Correlation matrix plot image in same directory (corr_mat.png)

Working example

Bar-dot plot

latest update v0.8.5

bioinfokit.visuz.stat.bardot(df, colorbar, colordot, bw, dim, r, ar, hbsize, errorbar, dotsize, markerdot, valphabar, valphadot, show, figtype, axxlabel, axylabel, axlabelfontsize, axlabelfontname, ylm, axtickfontsize, axtickfontname, yerrlw, yerrcw)

Parameters Description
df Pandas dataframe object
colorbar Color of bar graph [string or list][default:"#bbcfff"]
colordot Color of dots on bar [string or list][default:"#ee8972"]
bw Width of bar [float][default: 0.4]
dim Figure size [Tuple of two floats (width, height) in inches][default: (6, 4)]
r Figure resolution in dpi [int][default: 300]
ar Rotation of X-axis labels [float][default: 0]
hbsize Horizontal bar size for standard error bars [float][default: 4]
errorbar Draw standard error bars [bool (True or False)][default: True]
dotsize The size of the dots in the plot [float][default: 6]
markerdot Shape of the dot marker. See more options at https://matplotlib.org/3.1.1/api/markers_api.html [string][default: "o"]
valphabar Transparency of bars on plot [float (between 0 and 1)][default: 1]
valphadot Transparency of dots on plot [float (between 0 and 1)][default: 1]
figtype Format of figure to save. Supported format are eps, pdf, pgf, png, ps, raw, rgba, svg, svgz [string][default:'png']
show Show the figure on console instead of saving in current folder [True or False][default:False]
axxlabel Label for X-axis. If you provide this option, default label will be replaced [string][default: None]
axylabel Label for Y-axis. If you provide this option, default label will be replaced [string][default: None]
axlabelfontsize Font size for axis labels [float][default: 9]
axlabelfontname Font name for axis labels [string][default: 'Arial']
ylm Range of ticks to plot on Y-axis [float Tuple (bottom, top, interval)][default: None]
axtickfontsize Font size for axis ticks [float][default: 9]
axtickfontname Font name for axis ticks [string][default: 'Arial']
yerrlw Error bar line width [float][default: None]
yerrcw Error bar cap width [float][default: None]

Returns:

Bar-dot plot image in same directory (bardot.png)

Working Example

One sample and two sample (independent and paired) t-tests

latest update v0.9.6

bioinfokit.analys.stat.ttest(df, xfac, res, evar, alpha, test_type, mu)

Parameters Description
df Pandas dataframe for appropriate t-test.
One sample: It should have atleast dependent (res) variable
Two sample independent: It should have independent (xfac) and dependent (res) variables
Two sample paired: It should have two dependent (res) variables
xfac Independent group column name with two levels [string][default: None]
res Dependent variable column name [string or list or Tuple][default: None]
evar t-test with equal variance [bool (True or False)][default: True]
alpha Significance level for confidence interval (CI). If alpha=0.05, then 95% CI will be calculated [float][default: 0.05]
test_type Type of t-test [int (1,2,3)][default: None].
1: One sample t-test
2: Two sample independent t-test
3: Two sample paired t-test
mu Population or known mean for the one sample t-test [float][default: None]

Returns:

Summary output as class attribute (summary)
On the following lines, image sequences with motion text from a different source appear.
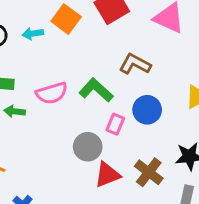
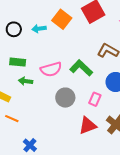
pink rectangle: (115, 124) -> (95, 99), moved
gray circle: (88, 147) -> (65, 98), moved

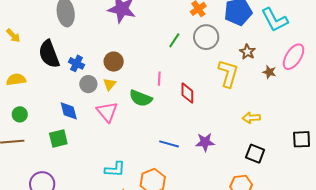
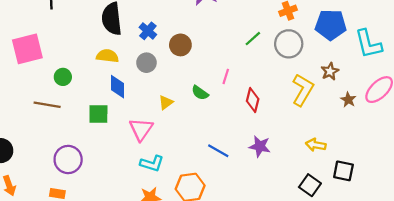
blue cross: (77, 63) -> (148, 31), moved
yellow semicircle: (16, 80) -> (107, 56), moved
yellow triangle: (110, 84) -> (166, 102), moved
green semicircle: (141, 98) -> (200, 93), size x0.7
pink triangle: (107, 112) -> (141, 129), moved
black square: (302, 139) -> (343, 171), moved
purple star: (205, 142) -> (260, 146), moved

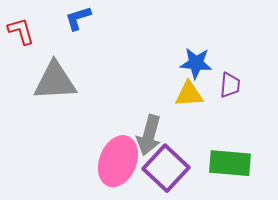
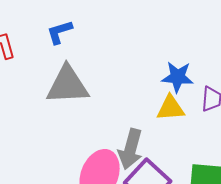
gray triangle: (55, 81) -> (68, 85), moved

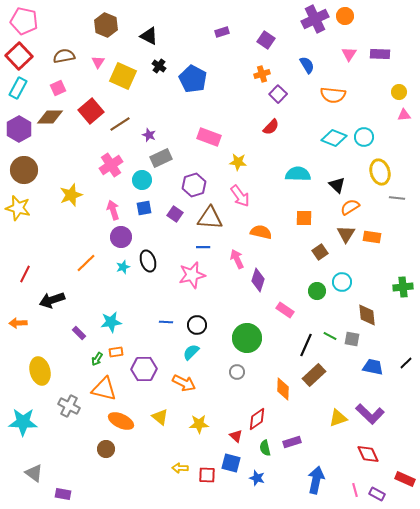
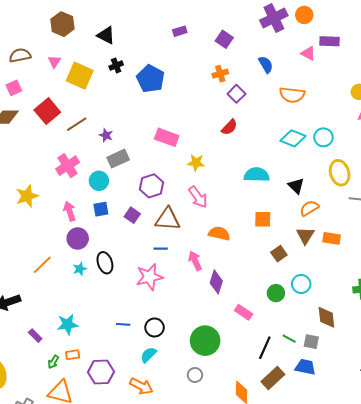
pink triangle: (349, 54) -> (308, 53), turned -35
purple rectangle: (380, 54) -> (329, 41), moved
black cross: (159, 66) -> (116, 66), turned 32
blue trapezoid: (373, 367) -> (305, 367), moved

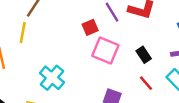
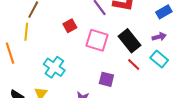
red square: (90, 27) -> (70, 26), moved
black rectangle: (144, 55) -> (129, 41), size x1.6

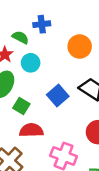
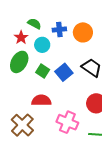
blue cross: (42, 24) -> (59, 29), moved
green square: (21, 106) -> (43, 71), moved

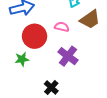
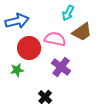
pink semicircle: (62, 27) -> (55, 39), size x1.5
Description and Working example

Chi-square test

latest update v0.9.5

bioinfokit.analys.stat.chisq(df, p)

Parameters Description
df Pandas dataframe. It should be one or two-dimensional contingency table.
p Theoretical expected probabilities for each group. It must be non-negative and sum to 1. If p is provide Goodness of Fit test will be performed [list or Tuple][default: None]

Returns:

Summary and expected counts as class attributes (summary and expected_df)

Working example

Linear regression analysis

bioinfokit.visuz.stat.lin_reg(df, x, y)

Parameters Description
df Pandas dataframe object
x Name of column having independent X variables [list][default:None]
y Name of column having dependent Y variables [list][default:None]

Returns:

Regression analysis summary

Working Example

Regression plot

latest update v2.0.1

bioinfokit.visuz.stat.regplot(df, x, y, yhat, dim, colordot, colorline, r, ar, dotsize, markerdot, linewidth, valphaline, valphadot, show, figtype, axxlabel, axylabel, axlabelfontsize, axlabelfontname, xlm, ylm, axtickfontsize, axtickfontname, theme)

Parameters Description
df Pandas dataframe object
x Name of column having independent X variables [string][default:None]
y Name of column having dependent Y variables [string][default:None]
yhat Name of column having predicted response of Y variable (y_hat) from regression [string][default:None]
dim Figure size [Tuple of two floats (width, height) in inches][default: (6, 4)]
r Figure resolution in dpi [int][default: 300]
ar Rotation of X-axis labels [float][default: 0]
dotsize The size of the dots in the plot [float][default: 6]
markerdot Shape of the dot marker. See more options at https://matplotlib.org/3.1.1/api/markers_api.html [string][default: "o"]
valphaline Transparency of regression line on plot [float (between 0 and 1)][default: 1]
valphadot Transparency of dots on plot [float (between 0 and 1)][default: 1]
linewidth Width of regression line [float][default: 1]
figtype Format of figure to save. Supported format are eps, pdf, pgf, png, ps, raw, rgba, svg, svgz [string][default:'png']
show Show the figure on console instead of saving in current folder [True or False][default:False]
axxlabel Label for X-axis. If you provide this option, default label will be replaced [string][default: None]
axylabel Label for Y-axis. If you provide this option, default label will be replaced [string][default: None]
axlabelfontsize Font size for axis labels [float][default: 9]
axlabelfontname Font name for axis labels [string][default: 'Arial']
xlm Range of ticks to plot on X-axis [float Tuple (bottom, top, interval)][default: None]
ylm Range of ticks to plot on Y-axis [float Tuple (bottom, top, interval)][default: None]
axtickfontsize Font size for axis ticks [float][default: 9]
axtickfontname Font name for axis ticks [string][default: 'Arial']
theme Change background theme. If theme set to dark, the dark background will be produced instead of white [string][default:'None']

Returns:

Regression plot image in same directory (reg_plot.png)

Working Example

Tukey HSD test

latest update v1.0.3

bioinfokit.analys.stat.tukey_hsd(df, res_var, xfac_var, anova_model, phalpha, ss_typ)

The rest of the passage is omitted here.